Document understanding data
—————
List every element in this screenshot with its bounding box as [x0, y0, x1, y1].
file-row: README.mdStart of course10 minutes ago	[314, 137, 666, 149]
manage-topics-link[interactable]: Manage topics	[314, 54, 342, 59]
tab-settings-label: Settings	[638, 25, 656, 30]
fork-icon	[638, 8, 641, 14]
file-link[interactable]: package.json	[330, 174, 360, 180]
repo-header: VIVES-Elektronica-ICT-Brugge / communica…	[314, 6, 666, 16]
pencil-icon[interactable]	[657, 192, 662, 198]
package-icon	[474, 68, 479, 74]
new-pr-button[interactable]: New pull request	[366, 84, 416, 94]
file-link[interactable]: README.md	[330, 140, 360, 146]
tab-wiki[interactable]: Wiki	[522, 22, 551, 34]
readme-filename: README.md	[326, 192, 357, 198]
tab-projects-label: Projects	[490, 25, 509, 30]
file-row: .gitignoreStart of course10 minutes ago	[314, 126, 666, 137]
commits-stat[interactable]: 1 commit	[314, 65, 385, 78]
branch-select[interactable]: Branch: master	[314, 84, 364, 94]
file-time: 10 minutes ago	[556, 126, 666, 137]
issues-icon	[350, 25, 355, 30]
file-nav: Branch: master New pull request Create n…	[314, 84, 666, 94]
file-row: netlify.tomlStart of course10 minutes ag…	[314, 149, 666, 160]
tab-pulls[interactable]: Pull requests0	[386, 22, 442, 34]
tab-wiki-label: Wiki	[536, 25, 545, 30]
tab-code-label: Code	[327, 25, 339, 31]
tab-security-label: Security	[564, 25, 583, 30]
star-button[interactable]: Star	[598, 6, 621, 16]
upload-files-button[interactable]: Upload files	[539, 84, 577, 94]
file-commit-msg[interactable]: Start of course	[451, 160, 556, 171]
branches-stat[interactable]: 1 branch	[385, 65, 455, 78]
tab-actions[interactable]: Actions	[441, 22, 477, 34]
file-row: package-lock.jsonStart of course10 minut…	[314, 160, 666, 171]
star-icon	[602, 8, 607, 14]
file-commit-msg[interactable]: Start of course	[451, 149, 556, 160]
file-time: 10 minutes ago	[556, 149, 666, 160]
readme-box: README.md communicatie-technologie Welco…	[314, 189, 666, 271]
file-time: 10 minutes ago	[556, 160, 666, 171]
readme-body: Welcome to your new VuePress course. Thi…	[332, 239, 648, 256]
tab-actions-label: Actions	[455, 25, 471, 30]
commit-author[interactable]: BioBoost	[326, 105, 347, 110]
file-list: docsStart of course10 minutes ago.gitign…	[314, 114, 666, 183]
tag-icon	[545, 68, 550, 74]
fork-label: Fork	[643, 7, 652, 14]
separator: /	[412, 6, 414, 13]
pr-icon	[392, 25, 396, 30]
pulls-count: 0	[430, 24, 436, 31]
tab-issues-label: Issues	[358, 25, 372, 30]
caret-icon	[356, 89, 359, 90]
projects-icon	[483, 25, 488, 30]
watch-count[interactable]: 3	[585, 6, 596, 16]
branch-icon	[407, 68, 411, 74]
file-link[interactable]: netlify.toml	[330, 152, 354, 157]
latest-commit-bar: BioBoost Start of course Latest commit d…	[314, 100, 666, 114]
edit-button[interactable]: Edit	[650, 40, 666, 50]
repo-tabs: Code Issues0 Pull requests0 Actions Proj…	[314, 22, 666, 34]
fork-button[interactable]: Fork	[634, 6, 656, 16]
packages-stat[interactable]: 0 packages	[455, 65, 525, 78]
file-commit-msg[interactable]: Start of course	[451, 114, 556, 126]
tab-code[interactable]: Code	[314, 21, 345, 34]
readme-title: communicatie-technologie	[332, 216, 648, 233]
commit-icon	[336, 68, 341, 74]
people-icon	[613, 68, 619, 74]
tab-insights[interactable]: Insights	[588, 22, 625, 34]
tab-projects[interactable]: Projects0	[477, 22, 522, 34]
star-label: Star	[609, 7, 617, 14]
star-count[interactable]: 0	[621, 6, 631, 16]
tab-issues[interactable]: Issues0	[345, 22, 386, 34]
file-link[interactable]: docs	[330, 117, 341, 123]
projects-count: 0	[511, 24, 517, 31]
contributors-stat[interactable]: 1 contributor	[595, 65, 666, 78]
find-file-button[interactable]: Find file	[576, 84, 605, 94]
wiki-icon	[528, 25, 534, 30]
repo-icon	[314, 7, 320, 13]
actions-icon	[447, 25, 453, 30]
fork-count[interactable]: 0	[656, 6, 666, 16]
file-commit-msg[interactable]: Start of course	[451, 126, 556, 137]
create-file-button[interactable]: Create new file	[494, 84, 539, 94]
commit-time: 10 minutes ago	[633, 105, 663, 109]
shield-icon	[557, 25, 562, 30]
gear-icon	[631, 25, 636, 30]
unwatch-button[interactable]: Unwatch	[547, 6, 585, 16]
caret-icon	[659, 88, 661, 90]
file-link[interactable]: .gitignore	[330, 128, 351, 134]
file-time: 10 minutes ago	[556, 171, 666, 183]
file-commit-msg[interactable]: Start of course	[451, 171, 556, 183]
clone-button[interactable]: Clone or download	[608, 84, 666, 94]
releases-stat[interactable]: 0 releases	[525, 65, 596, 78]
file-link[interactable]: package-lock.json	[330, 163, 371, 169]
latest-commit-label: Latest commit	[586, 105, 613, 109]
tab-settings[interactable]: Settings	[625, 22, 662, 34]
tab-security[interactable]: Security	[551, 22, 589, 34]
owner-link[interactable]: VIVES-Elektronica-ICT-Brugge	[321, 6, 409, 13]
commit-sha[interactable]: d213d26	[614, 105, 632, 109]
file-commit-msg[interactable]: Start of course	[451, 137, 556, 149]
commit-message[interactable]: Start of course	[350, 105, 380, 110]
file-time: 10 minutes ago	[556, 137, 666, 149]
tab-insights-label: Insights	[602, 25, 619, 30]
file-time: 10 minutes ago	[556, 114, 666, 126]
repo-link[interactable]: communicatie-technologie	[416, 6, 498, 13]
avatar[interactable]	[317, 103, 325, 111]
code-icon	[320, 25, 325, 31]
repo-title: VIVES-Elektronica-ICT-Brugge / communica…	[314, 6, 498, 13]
—————
- **Task prompt**
What is the number of lines in the data that include "security"? Answer with that number alone.

- **Completed exercise**
2